Shea responded with characteristic defiance, writing on Facebook late Thursday: “Like we are seeing with our President this is a sham investigation meant to silence those of us who stand up against attempts to disarm and destroy our great country. I will not back down, I will not give in, I will not resign. Stand strong fellow Patriots.”

The House hired the Rampart Group, a Seattle firm headed by a former FBI agent, to conduct the investigation in July. The probe involved interviews with more than two dozen witnesses and drew on troves of documentary evidence, including private texts and emails that have been leaked by Jay Pounder, a former Shea confidant and bodyguard.

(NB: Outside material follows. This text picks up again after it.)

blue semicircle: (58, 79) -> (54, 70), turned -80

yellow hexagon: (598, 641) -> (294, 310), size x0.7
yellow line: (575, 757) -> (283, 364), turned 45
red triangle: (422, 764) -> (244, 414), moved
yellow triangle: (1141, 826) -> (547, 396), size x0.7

The report largely corroborates previous news stories about Shea’s involvement in the far-right “patriot” movement, his preoccupation with military-style prepping and reconnaissance, his belief in an imminent civil war and government collapse, his conspiracy theories about Muslims and liberals and his dream of achieving a Christian theocracy.

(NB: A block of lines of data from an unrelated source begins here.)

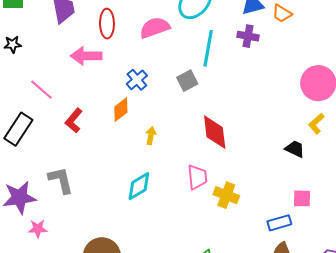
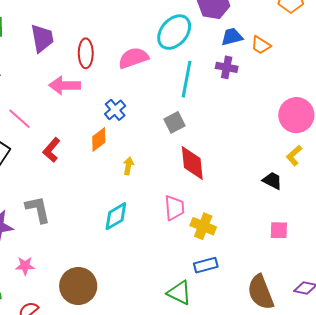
gray square: (187, 81) -> (174, 122), moved
blue rectangle: (279, 223) -> (206, 265), moved
pink star: (38, 229) -> (25, 266), moved

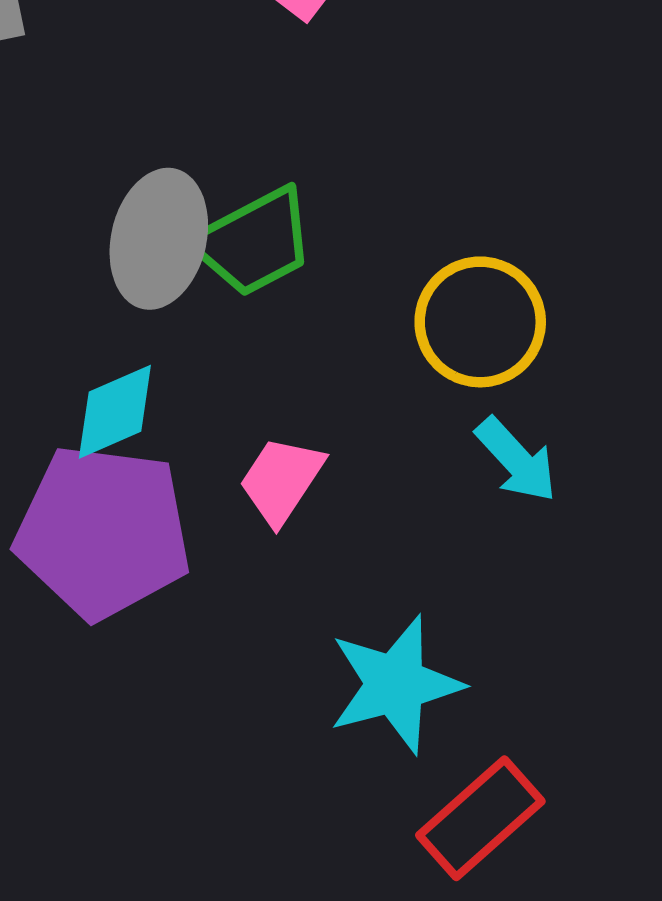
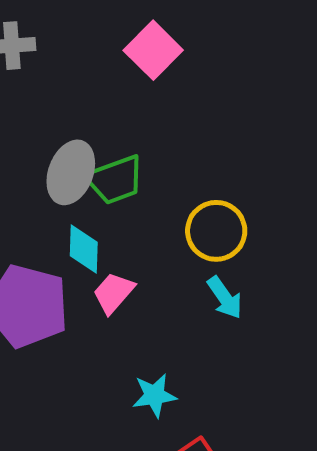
cyan diamond: (115, 412) -> (84, 249), moved, turned -72
cyan star: (395, 684) -> (154, 395), size x0.7

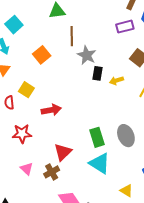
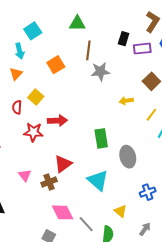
gray star: (87, 55) -> (100, 71), turned 30
black rectangle: (98, 73) -> (124, 39), moved
red star: (22, 134) -> (33, 132), moved
green rectangle: (97, 137) -> (101, 138), moved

But the report also reveals new details about Shea’s involvement in standoffs with federal agents in Nevada, Oregon and Idaho, and it offers an official determination that Shea has sought to intimidate political opponents and condoned acts of violence by his supporters.

In the days leading up to the 2016 occupation of the Malheur National Wildlife Refuge, the investigation found, Shea was among a group of state officials who participated in several “preplanning” phone calls with Nevada rancher Ammon Bundy. Shea was operating as chairman of the Coalition of Western States, or COWS, a group that included lawmakers from several other states, including Idaho state Rep. Heather Scott.

The report also describes how Shea “authored and circulated an operations plan” for militia members to use during the standoff and how he sent one of his most trusted associates, Anthony Bosworth, to participate.

The Malheur standoff ostensibly began as a protest of the criminal sentencings of two ranchers who had been convicted of intentionally setting fires on public land. The 41-day standoff ended only after dozens of protesters were arrested and one, LaVoy Finicum, was shot and killed.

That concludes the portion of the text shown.